20 Zudem liegt eine grundsätzliche Rechtsfrage im Sinne des Art. 133 Abs. 4 B-VG nach der Rechtsprechung des Verwaltungsgerichtshofes auch dann nicht vor, wenn die maßgebliche Rechtsfrage durch zu früheren Rechtslagen ergangene und auf die aktuelle Rechtslage übertragbare Judikatur des Verwaltungsgerichtshofes bereits geklärt wurde (vgl. VwGH 27.7.2017, Ra 2016/12/0006; 29.4.2015, Ra 2015/06/0027, je mwN). Dass bzw. inwiefern sich die maßgebliche Rechtslage seit der zu früheren Rechtslagen ergangenen Rechtsprechung des Verwaltungsgerichtshofes zur Bestellung von Mitgliedern nach § 4 VoGrG geändert hat, wird in der Revision nicht aufgezeigt; der bloße Verweis auf ein erstattetes Beschwerdevorbringen stellt keine gesetzmäßige Ausführung der Zulässigkeitsgründe iSd § 28 Abs. 3 VwGG dar (vgl. VwGH 26.6.2018, Ra 2018/05/0189, mwN; 27.11.2014, Ra 2014/03/0041; vgl. zur - generellen - Unzulässigkeit eines Verweises auf andere Schriftsätze auch VwGH 3.4.2019, Ra 2018/18/0505, mwN).
21 Im Übrigen:
22 Das vorliegende Verfahren betrifft die Bestellung der Mitglieder des Volksgruppenbeirats für die slowenische Volksgruppe gemäß § 4 Abs. 1 bis 3 VoGrG. Die Revision wendet sich im Wesentlichen gegen die - bei der Bestellung der Mitglieder der „Politikerkurie“ erfolgte - Heranziehung des Wahlverhaltens der Gesamtbevölkerung im zweisprachigen Gebiet Kärntens, „ohne jede Abstufung nach der zahlenmäßigen Stärke der Volksgruppe in einzelnen Gemeinden und ohne jede Überlegung, ob die Volksgruppe in ihrem Wahlverhalten sich gleich verhält wie die Mehrheitsbevölkerung“.
23 § 4 Volksgruppengesetz (VoGrG), BGBl. Nr. 396/1976 idF BGBl. I Nr. 84/2013, lautet auszugsweise wie folgt:
„§ 4. (1) Die Mitglieder der Volksgruppenbeiräte werden von der Bundesregierung nach vorheriger Anhörung der in Betracht kommenden Landesregierungen für die Dauer von vier Jahren bestellt.

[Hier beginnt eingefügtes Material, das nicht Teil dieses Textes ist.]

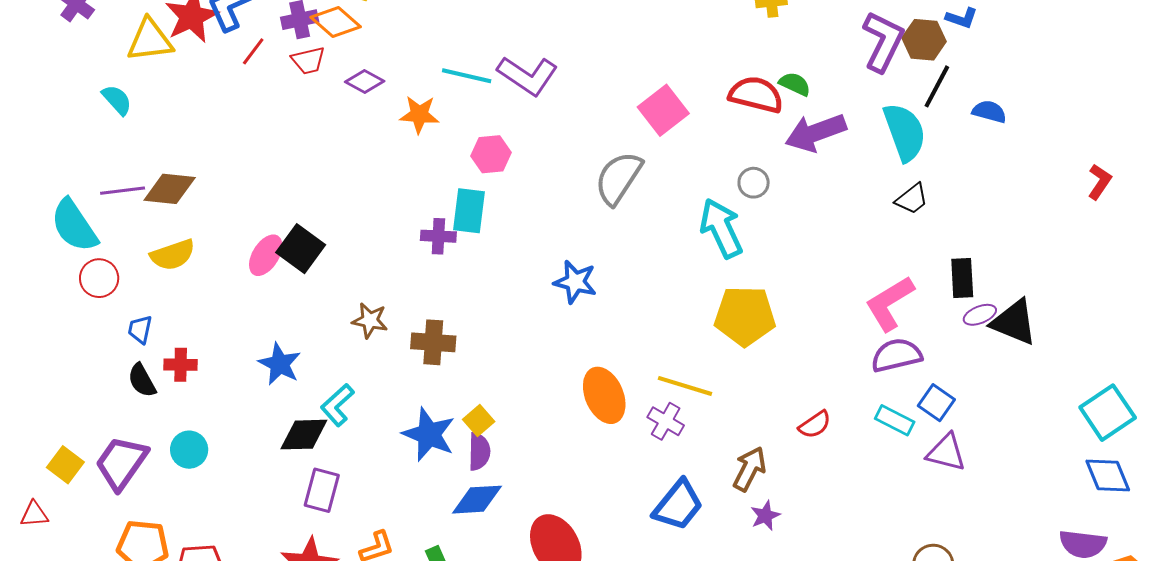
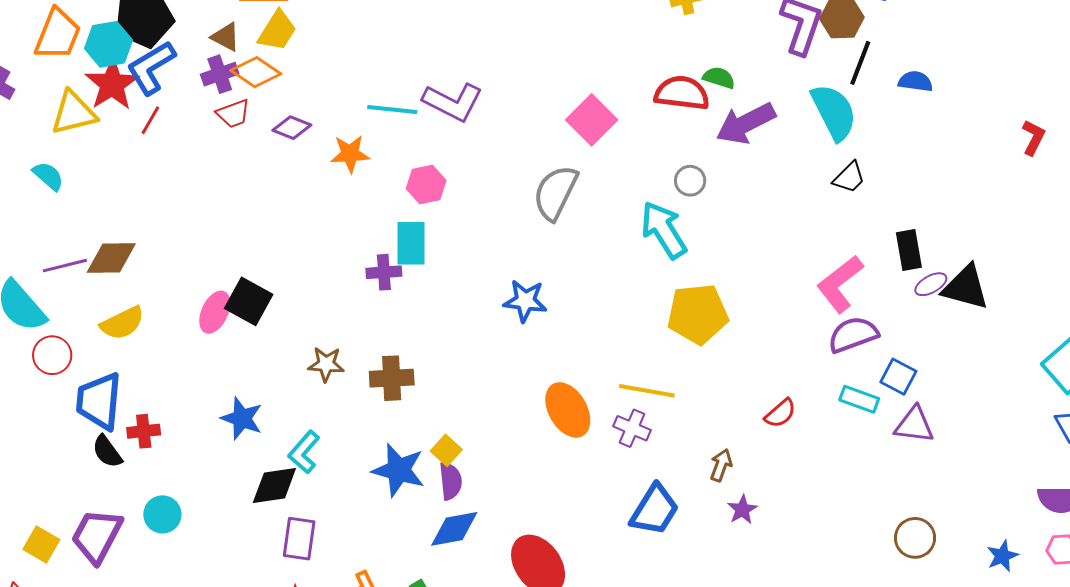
red line: (253, 51) -> (150, 120), moved
blue trapezoid: (140, 329) -> (99, 401), size x2.0
brown arrow: (750, 469) -> (721, 465), size x0.7

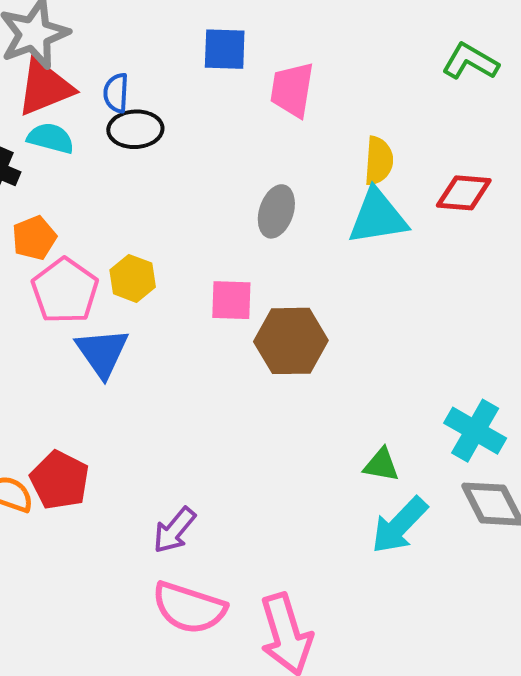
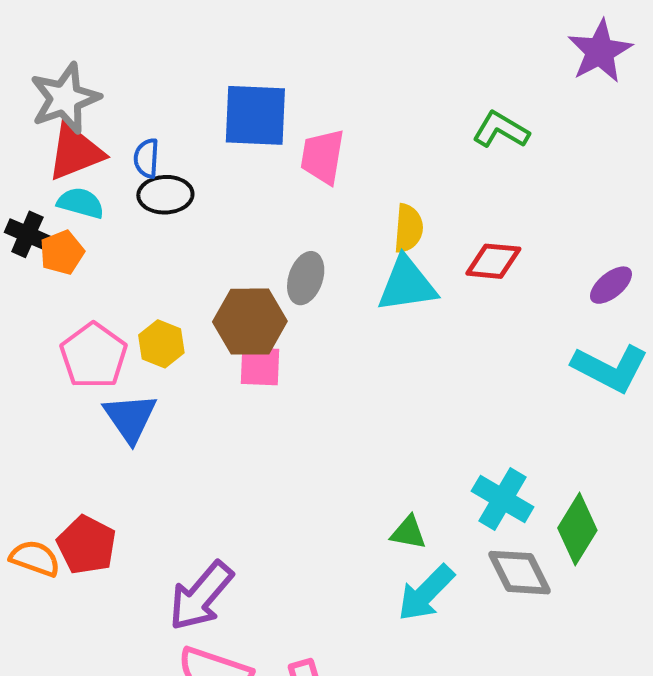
blue square: (225, 49) -> (255, 115), size x1.5
orange pentagon: (34, 238) -> (62, 252), moved
brown hexagon: (291, 341) -> (250, 322), moved
purple arrow: (174, 530) -> (201, 596), size x1.5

Die Bundesregierung hat hiebei darauf Bedacht zu nehmen, daß die in der betreffenden Volksgruppe wesentlichen politischen und weltanschaulichen Meinungen entsprechend vertreten sind. Die in Betracht kommenden Vereinigungen nach Abs. 2 Z 2 sind im Verfahren zur Bestellung der Mitglieder der Volksgruppenbeiräte zu hören und können gegen die Bestellung wegen Rechtswidrigkeit Beschwerde beim Bundesverwaltungsgericht und Revision beim Verwaltungsgerichtshof erheben.
(2) Zu Mitgliedern des Volksgruppenbeirates können nur Personen bestellt werden, die erwarten lassen, daß sie sich für die Interessen der Volksgruppe und die Ziele dieses Bundesgesetzes einsetzen, zum Nationalrat wählbar sind und die
1. Mitglieder eines allgemeinen Vertretungskörpers sind und die im Hinblick auf ihre Zugehörigkeit zur betreffenden Volksgruppe gewählt wurden oder dieser Volksgruppe angehören oder
2. von einer Vereinigung vorgeschlagen wurden, die ihrem satzungsgemäßen Zweck nach Volksgruppeninteressen vertritt und für die betreffende Volksgruppe repräsentativ ist oder
3. als Angehörige der Volksgruppe von einer Kirche oder Religionsgemeinschaft vorgeschlagen wurden.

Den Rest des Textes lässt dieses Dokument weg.